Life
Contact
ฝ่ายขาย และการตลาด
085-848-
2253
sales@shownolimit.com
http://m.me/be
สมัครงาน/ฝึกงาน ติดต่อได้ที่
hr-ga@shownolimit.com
--
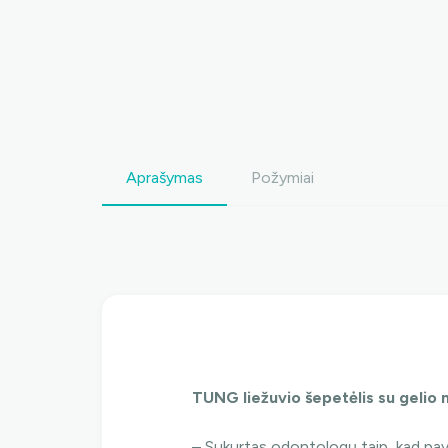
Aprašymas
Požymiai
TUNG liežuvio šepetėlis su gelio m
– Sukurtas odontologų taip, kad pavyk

### What you should do
Taking the entries above, write out exactly each line from the one holding "TUNG liežuvio šepetėlis su gelio m" to the one holding "taip, kad pavyk", both included, and stop there.

### Your solution
TUNG liežuvio šepetėlis su gelio m
– Sukurtas odontologų taip, kad pavyk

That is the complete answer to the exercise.